Dcf-Pwg repository on GitHub is a solution for preserving and sharing Dcf-Pwg research data outputs
Almost any piece of information can be defined as “data”. However, to be relevant for Dcf-Pwg framework creation, data should be a set of information that is acquired/collected with a minimum scientific method and have value to the XR community.
- Datasets presented for inclusion in the Dcf-Pwg repository must be the output of research by a Dcf-Pwg contributor
- The name of the primary contributor(s), and technical collaborator(s) who created the dataset – if preferred – must be provided
Dataset as original work and source(s) of data
- The contributor(s) submitting the dataset for reposit must be familiar with the dataset
- The dataset must be the output of original data generation; or must be the output of significant, value-added, elaboration of pre-existing sources, meaning that the elaboration has been done using variables that make the study unique; or the contributor(s) provide the scientific protocol for collecting/creating the data; or the collection of secondary data has value to the XR community
- The source(s) of the data must be indicated. If the dataset is the output of original data collection and elaboration, details must be provided. If the dataset is derived from pre-existing sources, those sources must be clearly indicated (data creator, source organization, publisher).
Permission to share dataset as open data
- Dcf-Pwg members submitting a dataset for inclusion in the Dcf-Pwg repository must state whether the data can be shared as open data or not - taking into consideration data protection and data copyright. Contributors should indicate if datasets presented for reposit will be restricted for release until a specific date or time due to technical or logistical reasons.
- Data Protection: persons, families and households cannot be identifiable in any dataset. Data contributors are responsible for obtaining and documenting the informed consent of subjects. Dataset creators are responsible for the anonymisation of data observations.
- Database copyright: data outputs which are elaborated from pre-existing copyrighted sources may require permission to reposit and share. It is not possible to publish a dataset containing substantial portions of data sourced from pre-existing databases governed by contractual license.
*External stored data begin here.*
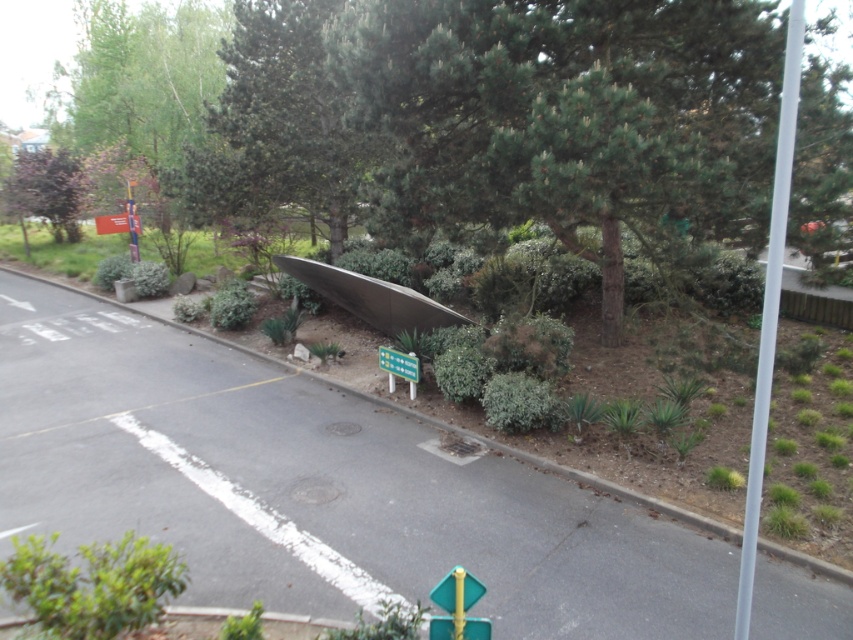 Question: Among these points, which one is farthest from the camera?

Choices:
 (A) (447, 637)
 (B) (120, 556)
 (C) (817, 179)

Answer: (C)

Question: Can you confirm if green textured tree at upper center is smaller than green leafy bush at lower left?

Choices:
 (A) no
 (B) yes

Answer: (A)

Question: In this image, where is green plastic sign at lower center located relative to metallic rectangular sign at upper left?

Choices:
 (A) right
 (B) left

Answer: (A)

Question: Which of the following is the closest to the observer?

Choices:
 (A) green matte traffic sign at center
 (B) green textured tree at center
 (C) green leafy bush at lower left

Answer: (A)

Question: Does green plastic sign at lower center have a smaller size compared to metallic rectangular sign at upper left?

Choices:
 (A) yes
 (B) no

Answer: (A)

Question: Which of the following is the closest to the observer?

Choices:
 (A) (469, 620)
 (B) (463, 596)
 (C) (402, 232)

Answer: (A) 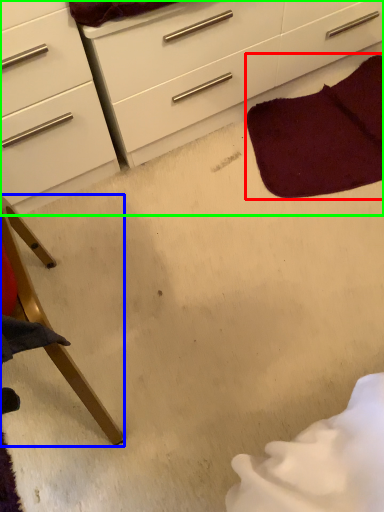 Question: Based on their relative distances, which object is farther from blanket (highlighted by a red box)? Choose from furniture (highlighted by a blue box) and chest of drawers (highlighted by a green box).

Choices:
 (A) furniture
 (B) chest of drawers

Answer: (A) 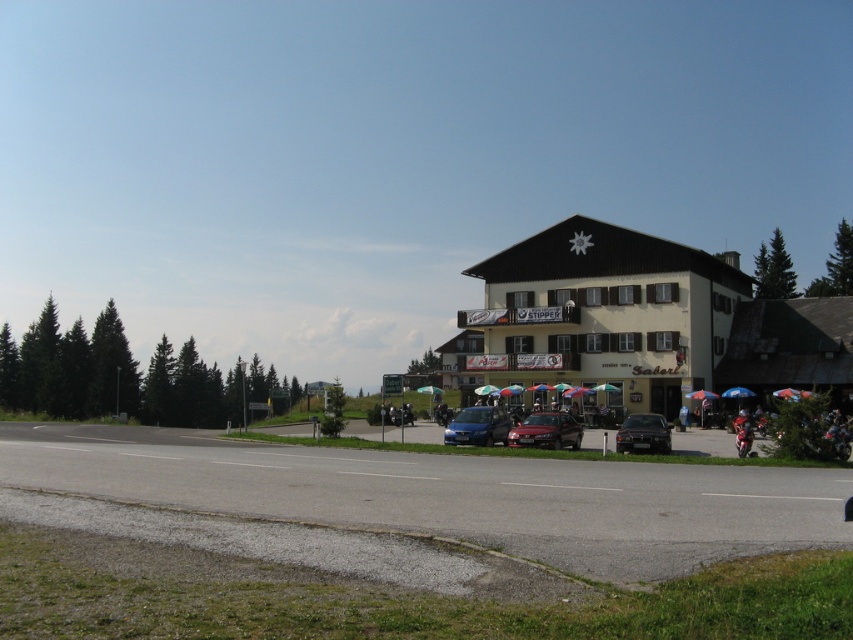 Question: Which point is closer to the camera?

Choices:
 (A) wooden umbrella at center
 (B) shiny chrome motorcycle at center

Answer: (B)

Question: Is satin silver sedan at center positioned before shiny chrome motorcycle at center?

Choices:
 (A) no
 (B) yes

Answer: (B)

Question: Can you confirm if gravel road at lower left is positioned below shiny chrome motorcycle at center?

Choices:
 (A) yes
 (B) no

Answer: (B)

Question: Is beige wooden building at center to the left of green textured pine at upper right from the viewer's perspective?

Choices:
 (A) yes
 (B) no

Answer: (A)

Question: Which point is farther to the camera?

Choices:
 (A) satin black sedan at center
 (B) beige wooden building at center
 (C) green textured pine at upper right
 (D) gravel road at lower left

Answer: (C)

Question: Which object is the farthest from the green textured pine at left?

Choices:
 (A) matte black car at center
 (B) gravel road at lower left
 (C) satin black sedan at center

Answer: (A)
- When preparing submissions, it is advisable to create two files: a Data file for the dataset; and a Docs file for documentation and (where applicable) codebooks. Data should be submitted in original file format version. Subsets should be accommodated in the Data file – not submitted as separate data entries. (New iterations of the dataset can subsequently be submitted as new data entries). Documentation should include a concise overview of the project and methodology. Contributors presenting datasets for inclusion in the Dcf-Pwg repository should pay particular attention to data quality control, dataset structure and data protection. Clear and consistent metadata for folders, files, variables and versioning helps facilitate future data retrieval, reuse and replicability.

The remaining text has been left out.